İngilizce'deki brother kelimesinin anlamı nedir? Makale, tam anlamını, telaffuzunu ve iki dilli örneklerle birlikte brother'ün İngilizce'te nasıl kullanılacağına ilişkin talimatları açıklamaktadır.

İngilizce içindeki brother kelimesi erkek kardeş, birader, yakın dost, yakın arkadaş, kardeş üye, insan, kardeş, kanka, ağabey, Büyük Birader, kayınbirader, kayın, enişte, ayrı yumurta ikizi, çift yumurta ikizi, üvey erkek kardeş, küçük (erkek) kardeş, küçük erkek kardeş, üvey erkek kardeş anlamına gelir. Daha fazla bilgi için lütfen aşağıdaki ayrıntılara bakın.

telaffuz dinle

brother kelimesinin anlamı

erkek kardeş

noun (male sibling)

(isim: Canlı cansız bütün varlıkları ve kavramları ifade eder.)
I have two brothers and one sister.
İki erkek kardeşim bir de kız kardeşim var.

birader

noun (monk's title)

(isim: Canlı cansız bütün varlıkları ve kavramları ifade eder.)
Brother Dominic is praying in the chapel.

yakın dost, yakın arkadaş

noun (figurative (close friend) (mecazlı)

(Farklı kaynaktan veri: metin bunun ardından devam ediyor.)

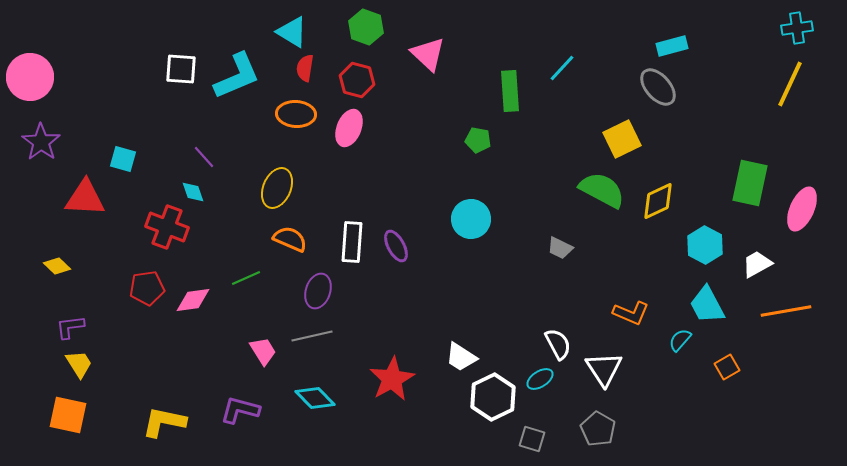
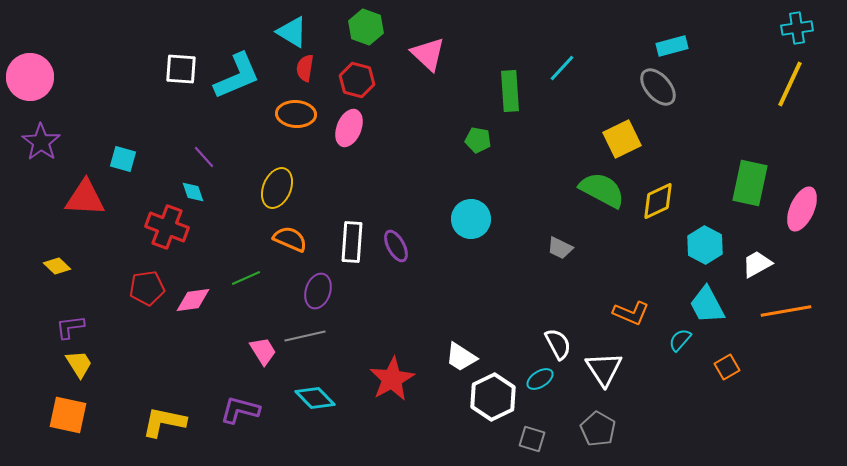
gray line at (312, 336): moved 7 px left
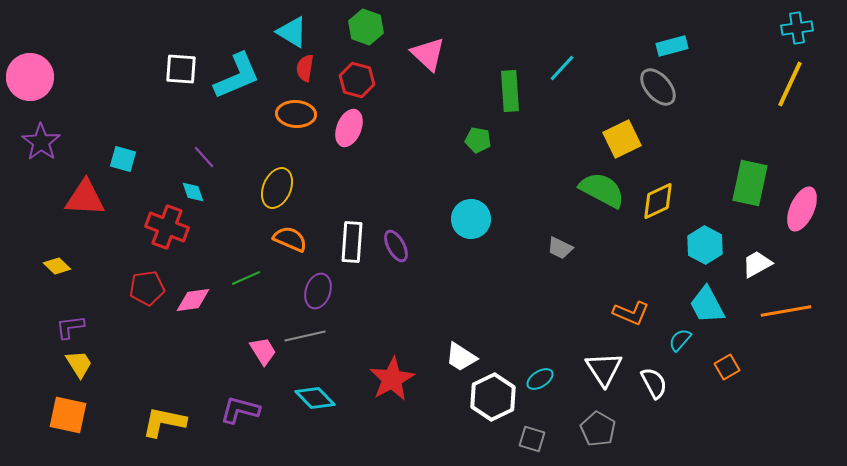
white semicircle at (558, 344): moved 96 px right, 39 px down
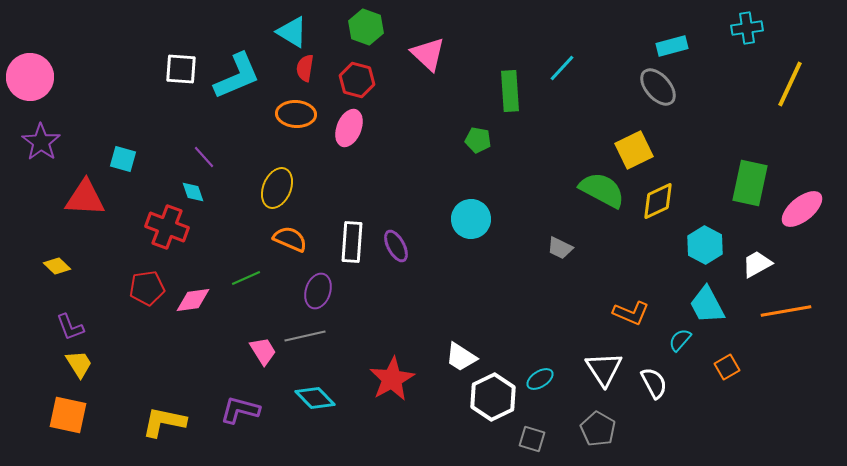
cyan cross at (797, 28): moved 50 px left
yellow square at (622, 139): moved 12 px right, 11 px down
pink ellipse at (802, 209): rotated 27 degrees clockwise
purple L-shape at (70, 327): rotated 104 degrees counterclockwise
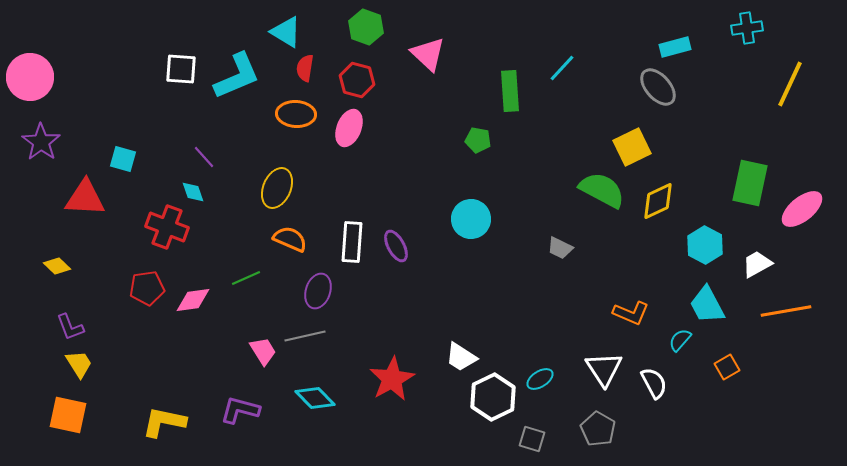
cyan triangle at (292, 32): moved 6 px left
cyan rectangle at (672, 46): moved 3 px right, 1 px down
yellow square at (634, 150): moved 2 px left, 3 px up
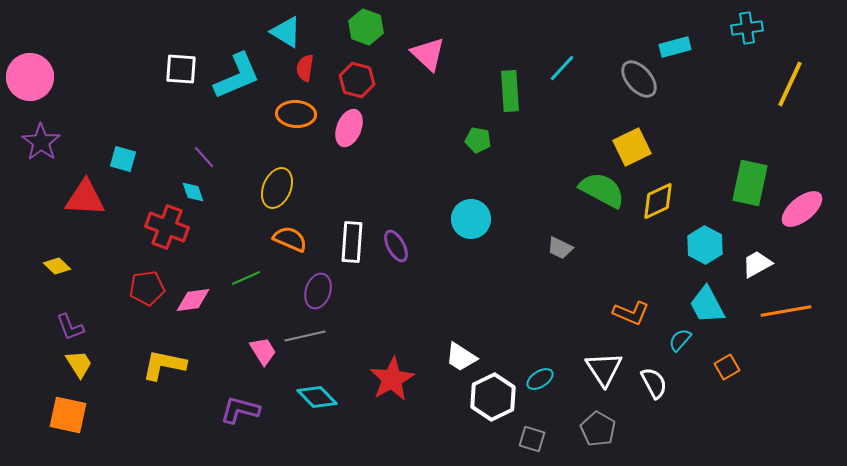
gray ellipse at (658, 87): moved 19 px left, 8 px up
cyan diamond at (315, 398): moved 2 px right, 1 px up
yellow L-shape at (164, 422): moved 57 px up
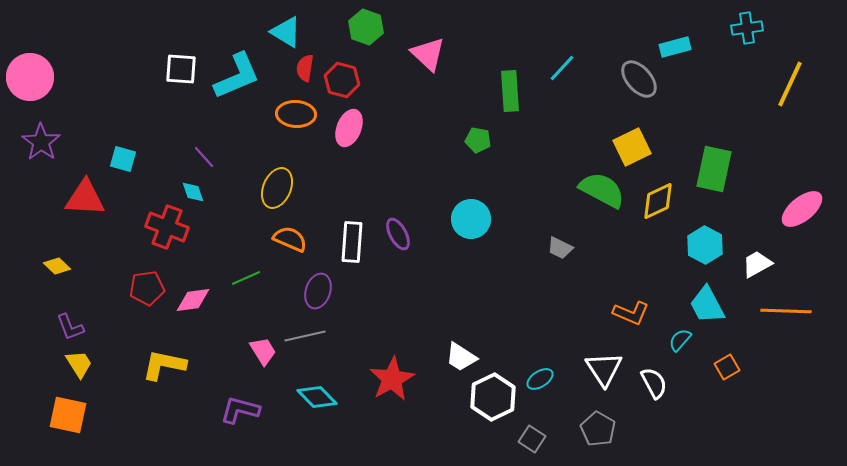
red hexagon at (357, 80): moved 15 px left
green rectangle at (750, 183): moved 36 px left, 14 px up
purple ellipse at (396, 246): moved 2 px right, 12 px up
orange line at (786, 311): rotated 12 degrees clockwise
gray square at (532, 439): rotated 16 degrees clockwise
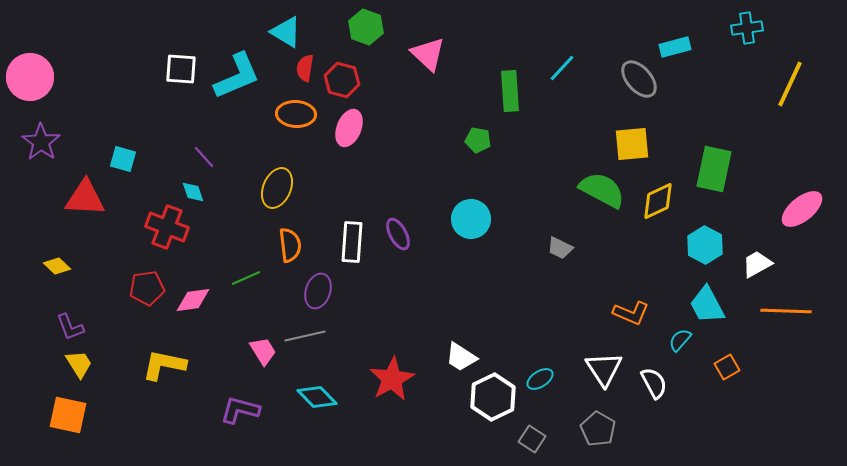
yellow square at (632, 147): moved 3 px up; rotated 21 degrees clockwise
orange semicircle at (290, 239): moved 6 px down; rotated 60 degrees clockwise
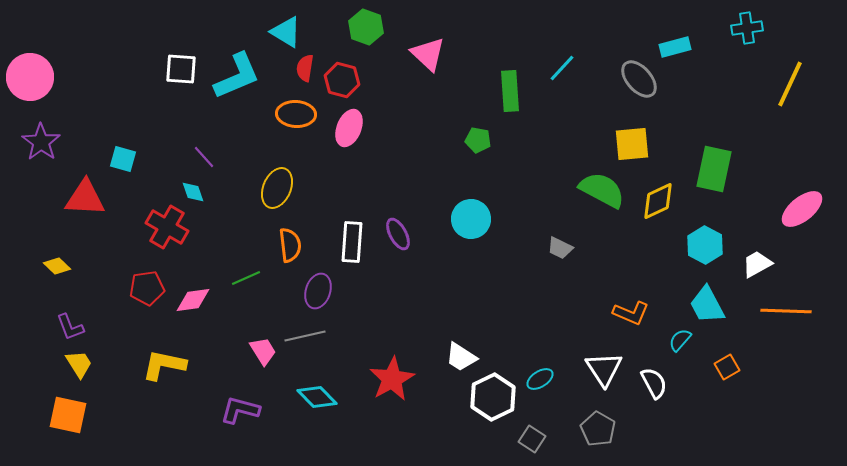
red cross at (167, 227): rotated 9 degrees clockwise
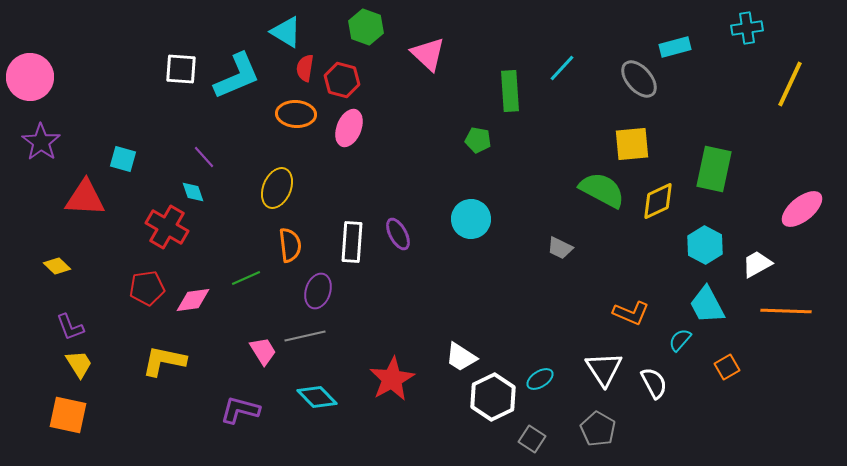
yellow L-shape at (164, 365): moved 4 px up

(isim: Canlı cansız bütün varlıkları ve kavramları ifade eder.)
Rick is a brother to me.

kardeş üye

noun (figurative (fellow member) (mecazlı)

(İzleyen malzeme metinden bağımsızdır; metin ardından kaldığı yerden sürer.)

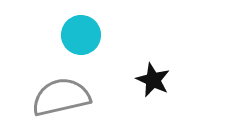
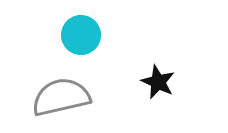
black star: moved 5 px right, 2 px down
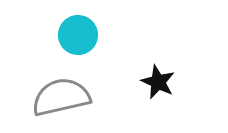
cyan circle: moved 3 px left
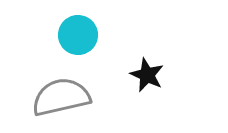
black star: moved 11 px left, 7 px up
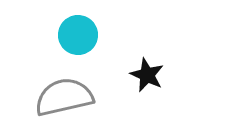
gray semicircle: moved 3 px right
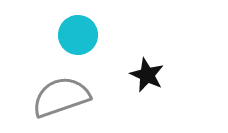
gray semicircle: moved 3 px left; rotated 6 degrees counterclockwise
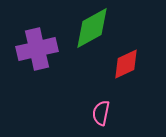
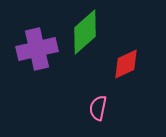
green diamond: moved 7 px left, 4 px down; rotated 12 degrees counterclockwise
pink semicircle: moved 3 px left, 5 px up
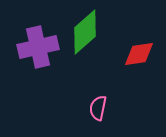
purple cross: moved 1 px right, 2 px up
red diamond: moved 13 px right, 10 px up; rotated 16 degrees clockwise
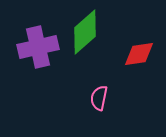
pink semicircle: moved 1 px right, 10 px up
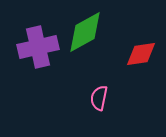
green diamond: rotated 12 degrees clockwise
red diamond: moved 2 px right
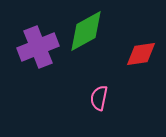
green diamond: moved 1 px right, 1 px up
purple cross: rotated 9 degrees counterclockwise
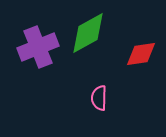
green diamond: moved 2 px right, 2 px down
pink semicircle: rotated 10 degrees counterclockwise
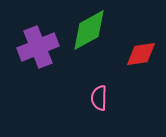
green diamond: moved 1 px right, 3 px up
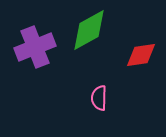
purple cross: moved 3 px left
red diamond: moved 1 px down
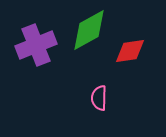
purple cross: moved 1 px right, 2 px up
red diamond: moved 11 px left, 4 px up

(isim: Canlı cansız bütün varlıkları ve kavramları ifade eder.)
The union brothers and sisters met to discuss the strike.

insan

noun (figurative (human being) (mecazlı)

(isim: Canlı cansız bütün varlıkları ve kavramları ifade eder.)
Let us be kind to our brothers and treat all human beings with respect and decency.

kardeş

noun (informal, abbreviation (brother)

(isim: Canlı cansız bütün varlıkları ve kavramları ifade eder.)
I'm going to visit my baby bro at college this weekend.

kanka

interjection (figurative, slang (term of address for male friend) (argo)

(ünlem: Üzüntü, sevinç, korku, kızgınlık, şaşkınlık gibi duyguları belirtir veya bir kimseyi çağırmak için kullanılır.)
What are you doing tonight, bro? Do you want to hit the bars?

ağabey

noun (informal (older male sibling)

(isim: Canlı cansız bütün varlıkları ve kavramları ifade eder.)

Büyük Birader

noun (figurative (government surveillance)

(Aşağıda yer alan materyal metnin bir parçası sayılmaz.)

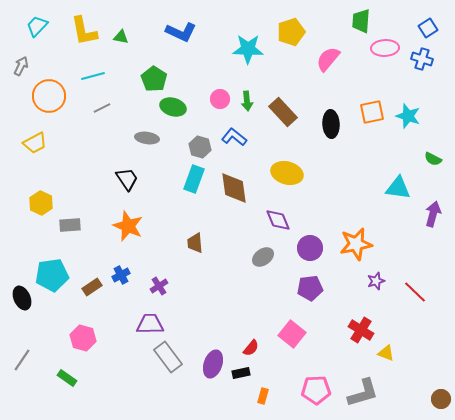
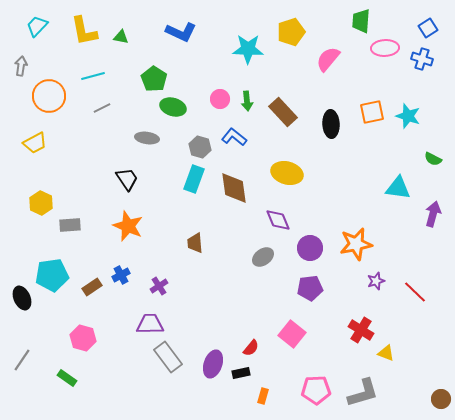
gray arrow at (21, 66): rotated 18 degrees counterclockwise
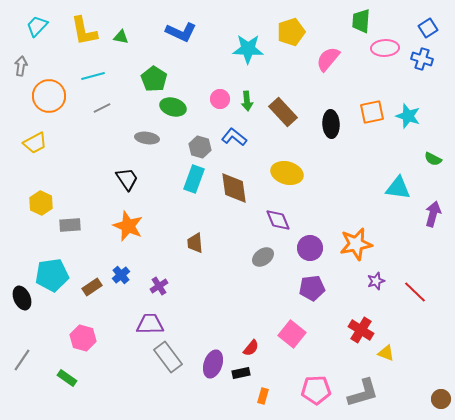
blue cross at (121, 275): rotated 12 degrees counterclockwise
purple pentagon at (310, 288): moved 2 px right
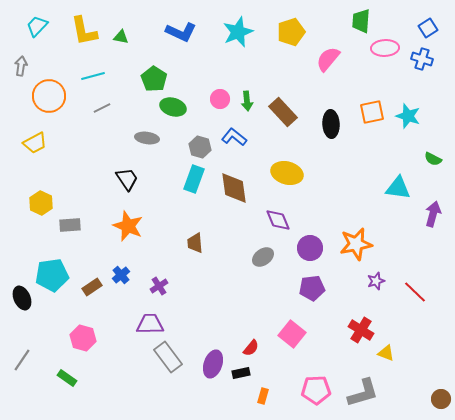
cyan star at (248, 49): moved 10 px left, 17 px up; rotated 24 degrees counterclockwise
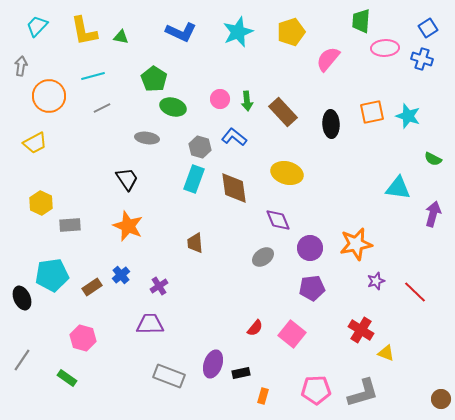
red semicircle at (251, 348): moved 4 px right, 20 px up
gray rectangle at (168, 357): moved 1 px right, 19 px down; rotated 32 degrees counterclockwise
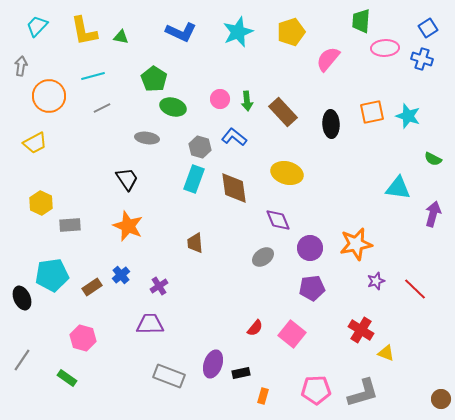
red line at (415, 292): moved 3 px up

(isim: Canlı cansız bütün varlıkları ve kavramları ifade eder.)

kayınbirader, kayın

noun (spouse's male sibling)

(isim: Canlı cansız bütün varlıkları ve kavramları ifade eder.)
My wife and my brother-in-law have both inherited their mother's blue eyes.

enişte

noun (sibling's husband)

(isim: Canlı cansız bütün varlıkları ve kavramları ifade eder.)
My brother-in-law married my sister five years ago.

ayrı yumurta ikizi, çift yumurta ikizi

noun (twin: non-identical, male) (erkek)

(isim: Canlı cansız bütün varlıkları ve kavramları ifade eder.)
She has a fraternal twin brother who lives in San Francisco.

üvey erkek kardeş

noun (male sibling by one parent)

(isim: Canlı cansız bütün varlıkları ve kavramları ifade eder.)
My half-brother and I have different fathers.

küçük (erkek) kardeş

noun (informal (younger male sibling)

(isim: Canlı cansız bütün varlıkları ve kavramları ifade eder.)
He may be 22 now, but he'll always be my kid brother!

küçük erkek kardeş

noun (younger male sibling)

(isim: Canlı cansız bütün varlıkları ve kavramları ifade eder.)
I have one big sister and two little brothers.

üvey erkek kardeş

noun (son of parent's spouse)

(isim: Canlı cansız bütün varlıkları ve kavramları ifade eder.)
Even though we look like we're related, Greg is actually my stepbrother.

İngilizce öğrenelim

Artık brother'ün İngilizce içindeki anlamı hakkında daha fazla bilgi sahibi olduğunuza göre, seçilen örnekler aracılığıyla bunların nasıl kullanılacağını ve nasıl yapılacağını öğrenebilirsiniz. onları okuyun. Ve önerdiğimiz ilgili kelimeleri öğrenmeyi unutmayın. Web sitemiz sürekli olarak yeni kelimeler ve yeni örneklerle güncellenmektedir, böylece bilmediğiniz diğer kelimelerin anlamlarını İngilizce içinde arayabilirsiniz.

İngilizce hakkında bilginiz var mı

İngilizce, İngiltere'ye göç eden ve 1400 yılı aşkın bir süre içinde gelişen Germen kabilelerinden gelmektedir. İngilizce, Çince ve İspanyolca'dan sonra dünyada en çok konuşulan üçüncü dildir. En çok öğrenilen ikinci dildir. ve yaklaşık 60 egemen ülkenin resmi dilidir.Bu dil, ikinci ve yabancı dil olarak anadili konuşanlardan daha fazla sayıda konuşmacıya sahiptir.İngilizce aynı zamanda Birleşmiş Milletler, Avrupa Birliği ve diğer birçok uluslararası kuruluşun ortak resmi dilidir. ve bölgesel organizasyonlar. Günümüzde dünyanın her yerindeki İngilizce konuşanlar nispeten kolaylıkla iletişim kurabiliyor.